Consumers continue flocking to digital entertainment and e-commerce, providing investors some options to juice their returns. Walt Disney (DIS -0.28%) and Amazon (AMZN 1.83%) are two leaders in these markets that I don't think investors can go wrong with.
Disney is experiencing tremendous growth in its direct-to-consumer business, while Amazon continues to attract new customers with its Prime membership benefits. Here's why I'd buy both stocks right now.
1. Walt Disney: Theme parks are ready for business
Disney stock has rocketed 95% over the last year, but I believe this is just the start of a great stretch for the House of Mouse. Investors are excited about the growth prospects of Disney's direct-to-consumer business, including streaming service Disney+, but the company is only operating at half strength right now, which could leave more upside for investors.
The pandemic was disastrous for Disney's theme parks, which contributed to a 22% year-over-year decline in total revenue in the most recent quarter. This weak performance won't last. Disney is already making several operational improvements to the parks to delight visitors when the pandemic has passed. Management sees demand rebounding strongly when that happens.
In the meantime, Disney has an exciting future with its streaming services. Total subscribers across Disney+, Hulu, and ESPN+ were over 140 million in January and growing at a brisk pace. In December, management outlined an impressive road map of original content set to release over the next few years from its Pixar, Marvel, and Star Wars studios, which I think will accelerate sign-ups for Disney+. Management is targeting between 300 million to 350 million subscribers across all its services by fiscal 2024.

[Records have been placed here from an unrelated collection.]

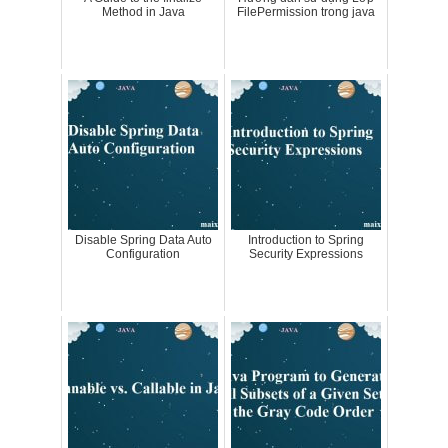
Method in Java
FilePermission trong java
Disable Spring Data Auto
Introduction to Spring
Configuration
Security Expressions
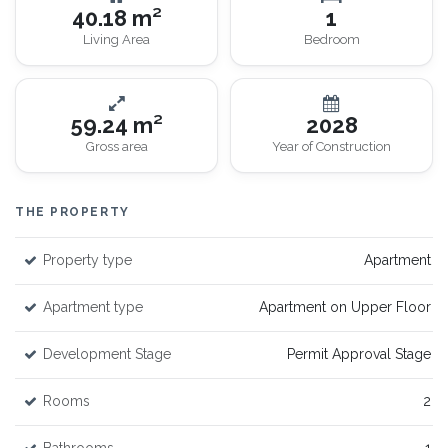
40.18 m²
1
Living Area
Bedroom
59.24 m²
2028
Gross area
Year of Construction
THE PROPERTY
Property type
Apartment
Apartment type
Apartment on Upper Floor
Development Stage
Permit Approval Stage
Rooms
2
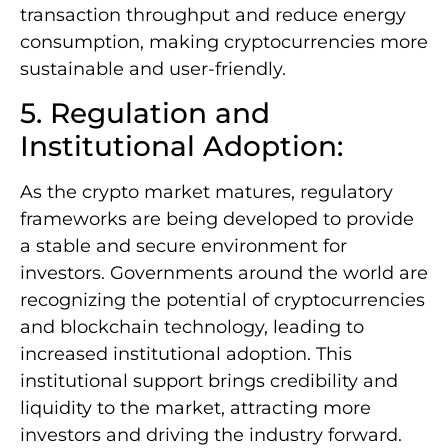
transaction throughput and reduce energy
consumption, making cryptocurrencies more
sustainable and user-friendly.
5. Regulation and
Institutional Adoption:
As the crypto market matures, regulatory
frameworks are being developed to provide
a stable and secure environment for
investors. Governments around the world are
recognizing the potential of cryptocurrencies
and blockchain technology, leading to
increased institutional adoption. This
institutional support brings credibility and
liquidity to the market, attracting more
investors and driving the industry forward.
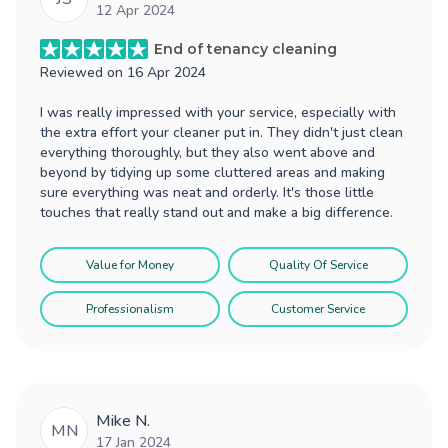
12 Apr 2024
End of tenancy cleaning
Reviewed on
16 Apr 2024
I was really impressed with your service, especially with
the extra effort your cleaner put in. They didn't just clean
everything thoroughly, but they also went above and
beyond by tidying up some cluttered areas and making
sure everything was neat and orderly. It's those little
touches that really stand out and make a big difference.
Value for Money
Quality Of Service
Professionalism
Customer Service
Mike N.
MN
17 Jan 2024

This is a new era for the Magic Kingdom. It's never had a direct connection with hundreds of millions of consumers worldwide being fed a constant stream of content throughout the year. This will undoubtedly create even more interest in Disney's theme parks, especially as it continues to build immersive new experiences like its Star Wars: Galaxy's Edge attraction.
Disney stock is still a buy.
2. Amazon: Prime members are more engaged than ever
Amazon is a great all-around growth stock. The business delivers exceptional revenue growth like clockwork. Plus, it is starting to produce a staggering amount of free cash flow for a retailer, reaching $31 billion in 2020, largely thanks to the high profitability of its cloud services business. These stellar results have pushed the stock price to new highs over time.
Total sales exploded during the pandemic, up 38% in 2020, but Amazon won't always sell toilet paper like a hot collector's item. However, two things point to continued growth over the long term:
- Prime members are highly engaged right now, especially with digital services like Prime Video, and more customers are using Amazon's grocery delivery services. Management believes this will lead to further engagement down the road.
- Amazon continues to invest in expanding its capacity, such as fulfillment centers and data centers, for its U.S. business and cloud services. Management is more concerned about not having enough capacity to meet demand than having too much at this point. While near-term sales growth could decelerate, management clearly sees demand growing enough beyond 2021 that the extra fulfillment capacity will be needed.
The stock price looks expensive at first glance, trading around $3,100 a share. However, the stock could still have upside based on two valuation metrics. Amazon trades at 24 times its cash from operations per share, while trading at a price-to-sales ratio of just over 4. These are not high valuations for a dominant online retailer that is still capable of growing sales around 20% annually.
Despite the recent news that founder Jeff Bezos will transition away from CEO and toward the role of executive chair in the third quarter, Amazon isn't going anywhere. It set the standard that anything you buy online should come with free shipping, and it continues to innovate with walk-out shopping at Amazon Go stores. This is a forward-thinking company, which should serve investors well over the long term.